Hi, I would be more than happy to work on these larger sites with you as partners. Please call me at 551-206-7870 and we can work out the details.

thank you
Kevin
www.snowprosofnj.com


----------



## snowdakote

Hi please get to me at [email protected] and lets talk. We can handle what you need help with for larger sites..

thank you


----------



## Mick76

snowdakote;1293304 said:


> Hi please get to me at [email protected] and lets talk. We can handle what you need help with for larger sites..
> 
> thank you


Just a heads up, this was posted in 2003 and have probably already found someone.....


----------



## Matson Snow

Mick76;1293322 said:


> Just a heads up, this was posted in 2003 and have probably already found someone.....

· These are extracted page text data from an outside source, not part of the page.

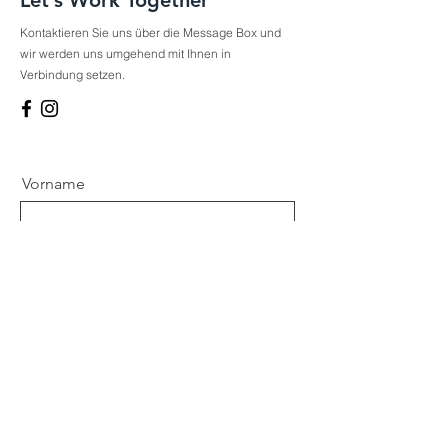
Let’s Work Together
Kontaktieren Sie uns über die Message Box und
wir werden uns umgehend mit Ihnen in
Verbindung setzen.
Vorname
Nachname
Email
Telefon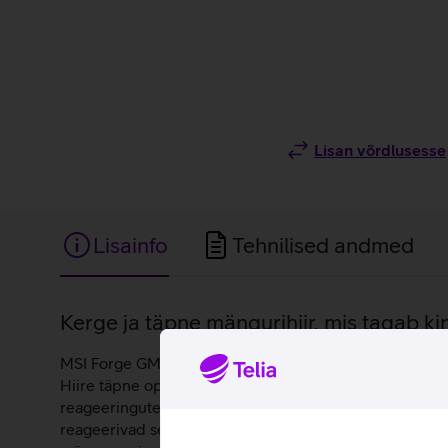
Lisan võrdlusesse
Lisainfo
Tehnilised andmed
Lisainfo
Kerge ja täpne mängurihiir, mis tagab ki
MSI Forge GM100 on juhtmega mängurihiir, mis toob ko
Hiire täpne optiline sensor toetab kuni 6400 dpi tundl
reageeringutest kuni täpse sihtimiseni. Hiir on varus
reageerivad selge klikitundega, sobides nii kiireteks t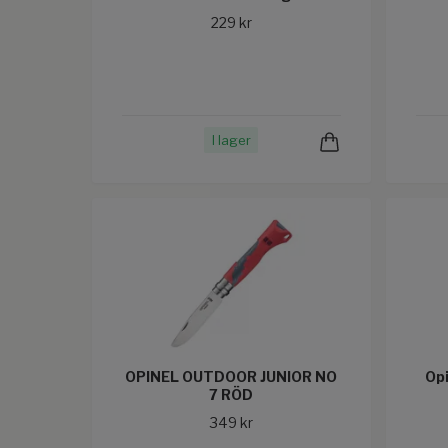
229 kr
I lager
OPINEL OUTDOOR JUNIOR NO
Opi
7 RÖD
349 kr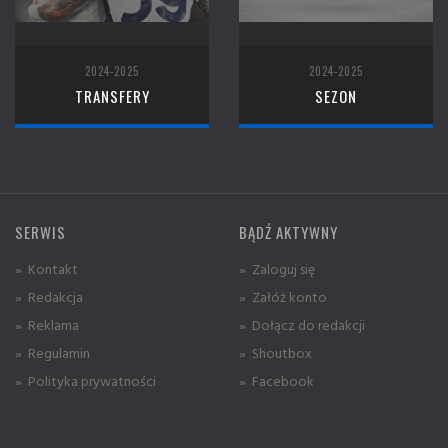
2024-2025
2024-2025
TRANSFERY
SEZON
SERWIS
BĄDŹ AKTYWNY
» Kontakt
» Zaloguj się
» Redakcja
» Załóż konto
» Reklama
» Dołącz do redakcji
» Regulamin
» Shoutbox
» Polityka prywatności
» Facebook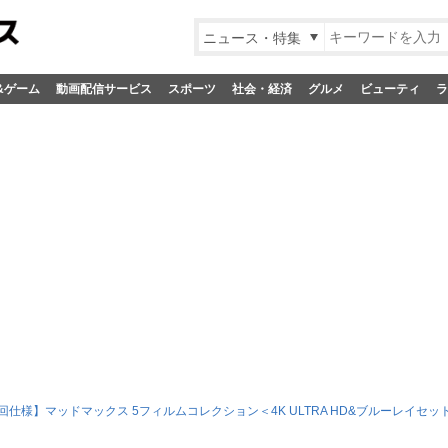
ニュース・特集
&ゲーム
動画配信サービス
スポーツ
社会・経済
グルメ
ビューティ
ラ
回仕様】マッドマックス 5フィルムコレクション＜4K ULTRA HD&ブルーレイセッ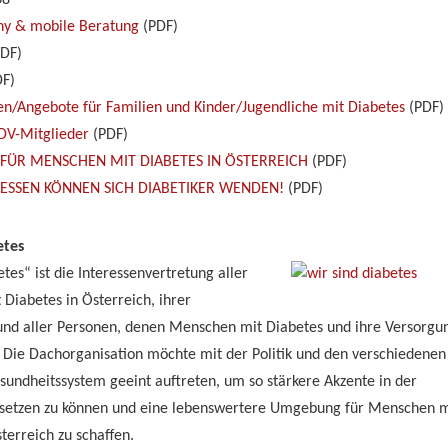
68
ny & mobile Beratung
(PDF)
DF)
F)
n/Angebote für Familien und Kinder/Jugendliche mit Diabetes
(PDF)
ÖDV-Mitglieder
(PDF)
 FÜR MENSCHEN MIT DIABETES IN ÖSTERREICH
(PDF)
RESSEN KÖNNEN SICH DIABETIKER WENDEN!
(PDF)
etes
etes“ ist die Interessenvertretung aller
Diabetes in Österreich, ihrer
nd aller Personen, denen Menschen mit Diabetes und ihre Versorgu
. Die Dachorganisation möchte mit der Politik und den verschiedenen
sundheitssystem geeint auftreten, um so stärkere Akzente in der
t setzen zu können und eine lebenswertere Umgebung für Menschen m
terreich zu schaffen.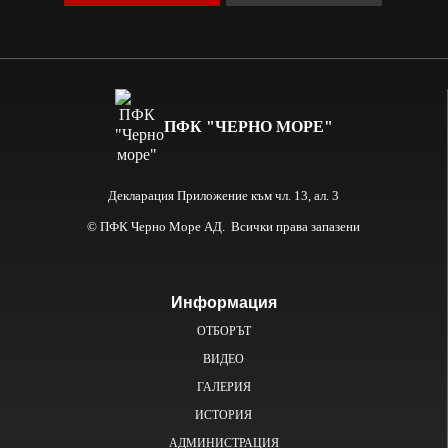
ПФК "ЧЕРНО МОРЕ"
Декларация Приложение към чл. 13, ал. 3
© ПФК Черно Море АД. Всички права запазени
Информация
ОТБОРЪТ
ВИДЕО
ГАЛЕРИЯ
ИСТОРИЯ
АДМИНИСТРАЦИЯ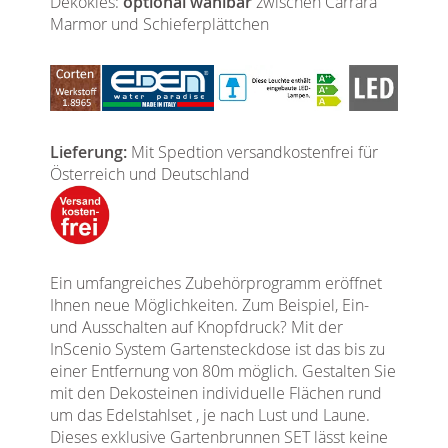
Dekokies:
optional wählbar
zwischen Carrara
Marmor und Schieferplättchen
Lieferung:
Mit Spedtion versandkostenfrei für
Österreich und Deutschland
Ein umfangreiches Zubehörprogramm eröffnet
Ihnen neue Möglichkeiten. Zum Beispiel, Ein-
und Ausschalten auf Knopfdruck? Mit der
InScenio System Gartensteckdose ist das bis zu
einer Entfernung von 80m möglich. Gestalten Sie
mit den Dekosteinen individuelle Flächen rund
um das Edelstahlset , je nach Lust und Laune.
Dieses exklusive Gartenbrunnen SET lässt keine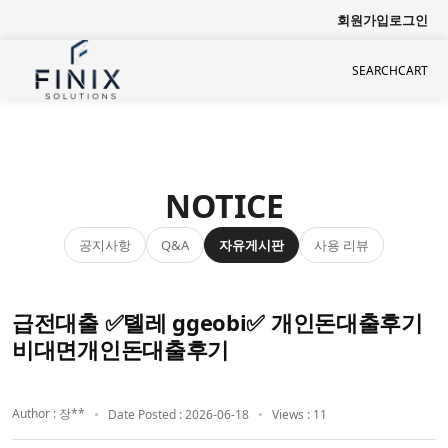
회원가입
로그인
SEARCH
CART
NOTICE
공지사항
자유게시판
사용 리뷰
Q&A
급전대출 ✅톌레 ggeobi✅ 개인돈대출후기
비대면개인돈대출후기
Author : 장**
Date Posted : 2026-06-18
Views : 11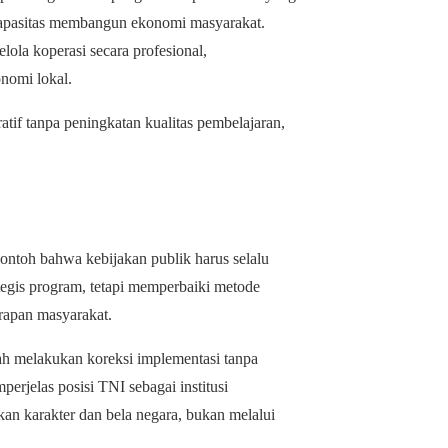
 kapasitas membangun ekonomi masyarakat.
lola koperasi secara profesional,
nomi lokal.
atif tanpa peningkatan kualitas pembelajaran,
ntoh bahwa kebijakan publik harus selalu
tegis program, tetapi memperbaiki metode
rapan masyarakat.
ah melakukan koreksi implementasi tanpa
perjelas posisi TNI sebagai institusi
an karakter dan bela negara, bukan melalui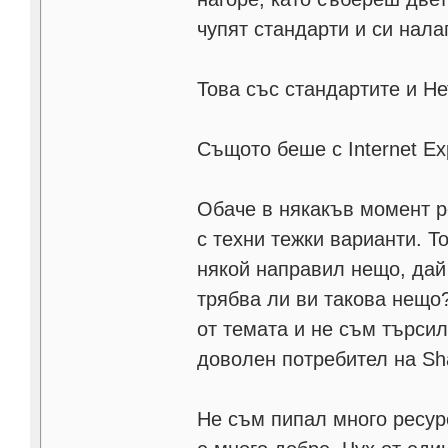
чупят стандарти и си нала
Това със стандартите и Не
Същото беше с Internet Ex
Обаче в някакъв момент р
с техни тежки варианти. 
някой направил нещо, дай 
трябва ли ви такова нещо
от темата и не съм търси
доволен потребител на Sha
Не съм пипал много ресур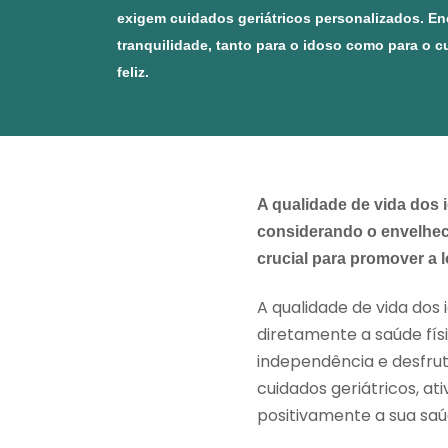
exigem cuidados geriátricos personalizados. Enc
tranquilidade, tanto para o idoso como para o c
feliz.
A qualidade de vida dos
considerando o envelheci
crucial para promover a 
A qualidade de vida dos
diretamente a saúde fí
independência e desfru
cuidados geriátricos, at
positivamente a sua saú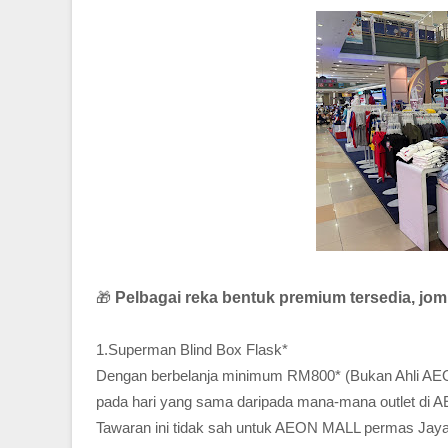
🎁
Pelbagai reka bentuk premium tersedia, j
1.Superman Blind Box Flask*
Dengan berbelanja minimum RM800* (Bukan Ahli AEO
pada hari yang sama daripada mana-mana outlet di 
Tawaran ini tidak sah untuk AEON MALL permas Jaya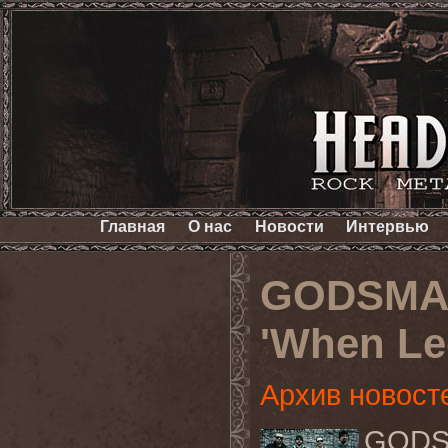
Главная
О нас
Новости
Интервью
GODSMAC
'When Le
Архив новост
GODS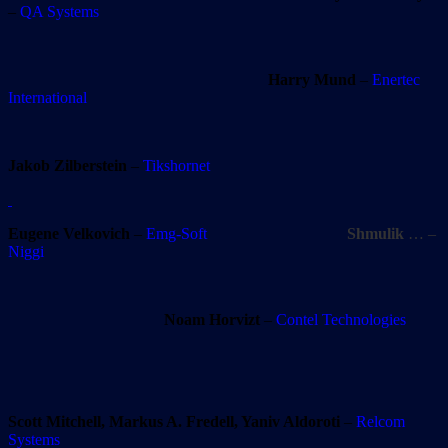
–
QA Systems
Harry Mund
–
Enertec
International
Jakob Zilberstein
–
Tikshornet
Eugene Velkovich
–
Emg-Soft
Shmulik
… –
Niggi
Noam Horvizt
–
Contel Technologies
Scott Mitchell, Markus A. Fredell, Yaniv Aldoroti
–
Relcom
Systems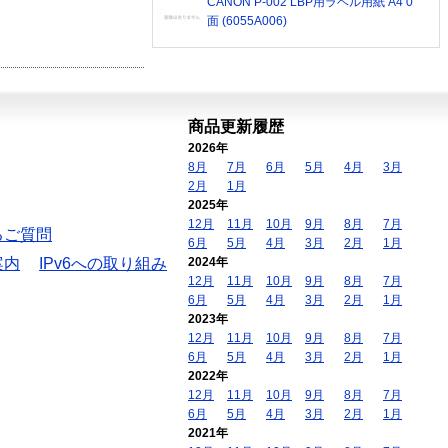
CANON P-002 LBP用ラベル用紙 A4 0
面 (6055A006)
商品更新履歴
2026年
8月
7月
6月
5月
4月
3月
2月
1月
2025年
12月
11月
10月
9月
8月
7月
るご質問
6月
5月
4月
3月
2月
1月
案内
IPv6への取り組み
2024年
12月
11月
10月
9月
8月
7月
6月
5月
4月
3月
2月
1月
2023年
12月
11月
10月
9月
8月
7月
6月
5月
4月
3月
2月
1月
2022年
12月
11月
10月
9月
8月
7月
6月
5月
4月
3月
2月
1月
2021年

:laughing::laughing:...But i do give him an A++ for useing the Search Button and digging up this 8 year old Thread


----------



## csi.northcoast

i don't care who you are ....that's funny !!!


----------



## Rich Graz

I am interested in 2003 sites please PM :laughing:


----------



## Superior L & L

Ohhh pick me, pick me, I want to work for 2003 prices !


----------



## Matson Snow

Superior L & L;1303990 said:


> Ohhh pick me, pick me, I want to work for 2003 prices !


I would love to work for 2003 Prices....Because 2011 Prices Look Aweful....


----------



## swtiih

certainly 2003 fuel prices were less


----------